The Internal Revenue Service holds spouses responsible for each other’s tax payments when they submit joint tax returns, a rule that is not necessarily absolved when such filers end their marriages. In some cases, however, Texas divorcees may be able to successfully request partial relief, ultimately reducing their liabilities. There are several types of relief available to joint filers, each of which is designed for application under certain circumstances.
It is important for tax filers in Texas to understand the filing options available to them. Applying for certain credits, staying current with IRS procedural changes and understanding the intricacies of federal tax law can mean a difference of thousands of dollars in tax payments. However, obtaining a working knowledge of such complex matters is enormously demanding of one’s time and financial resources, making it useful to meet with a Texas attorney that has a working knowledge of the U.S. tax system. This is especially important for estate taxes and similar issues, as the law regarding such matters change on a fairly regular basis.

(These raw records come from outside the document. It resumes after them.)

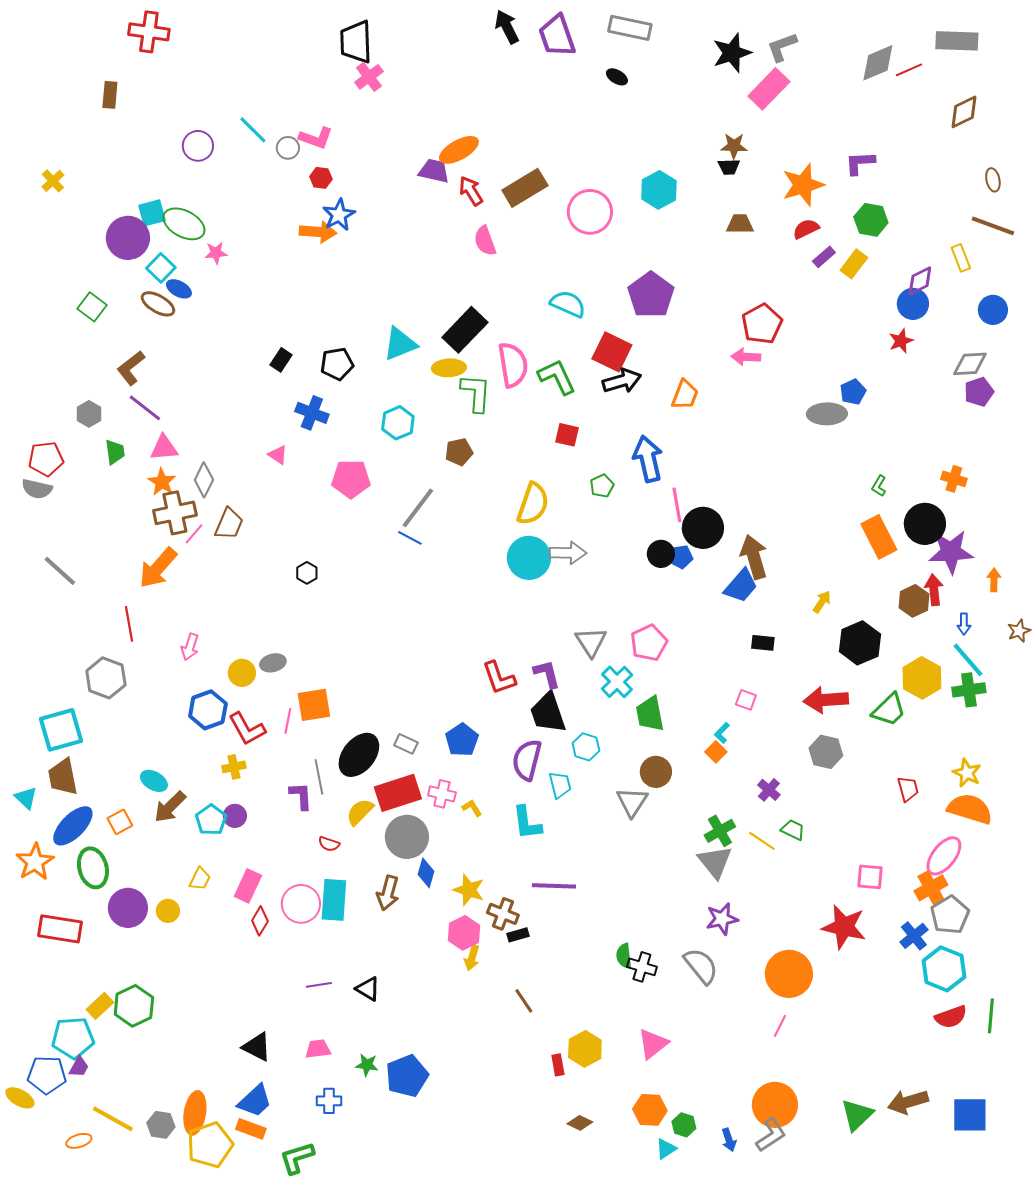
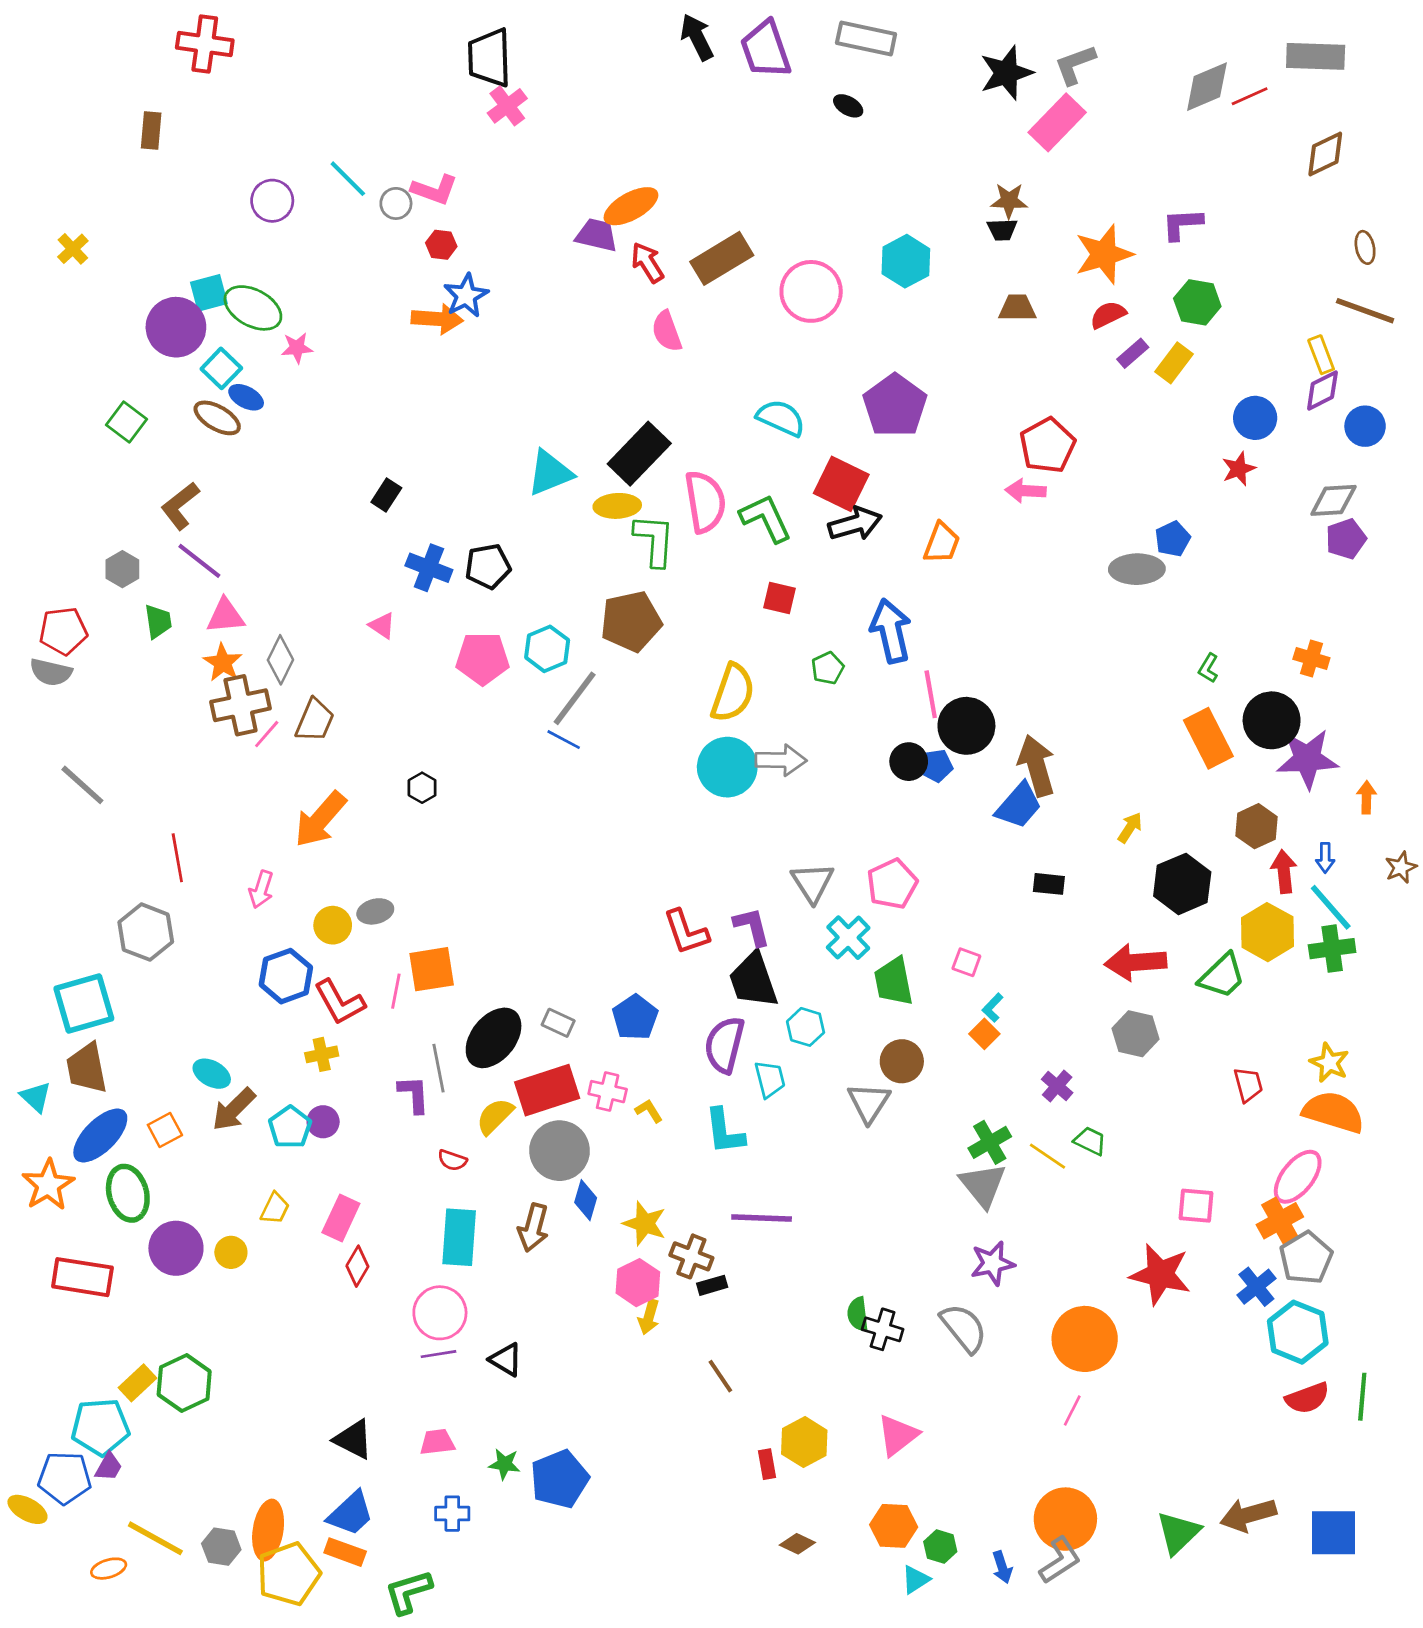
purple diamond: (920, 281) -> (1322, 390), moved
black pentagon: (337, 364) -> (488, 566), moved
cyan hexagon: (398, 423) -> (547, 649), moved
brown pentagon: (459, 452) -> (631, 621), size x1.6
orange arrow: (158, 568) -> (320, 819), moved
red arrow: (934, 590) -> (1284, 872), moved
pink square: (746, 700) -> (966, 962), moved
pink circle: (301, 904) -> (440, 1313), moved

Separation of liability relief is useful for situations in which a filer is deemed liable for taxes for an item that was never appropriately reported, as it allows one to request that the IRS allocate that charge to another party. Innocent spouse relief is typically used in situations where one is found liable for taxes, because the other filer failed to correctly claim deductions, report income or list accurate information on the joint tax return. If accepted, an innocent spouse relief application effectively absolves one of responsibility for a portion of their delinquent taxes. Finally, one may file for equitable relief if one does not meet the prerequisites for liability relief or innocent spouse relief but still wishes to request assistance.
In order to file for innocent spouse relief, a Texas-based tax filer must submit a completed IRS Form 8857. Filing for other forms of tax relief necessitates the completion of separate IRS forms.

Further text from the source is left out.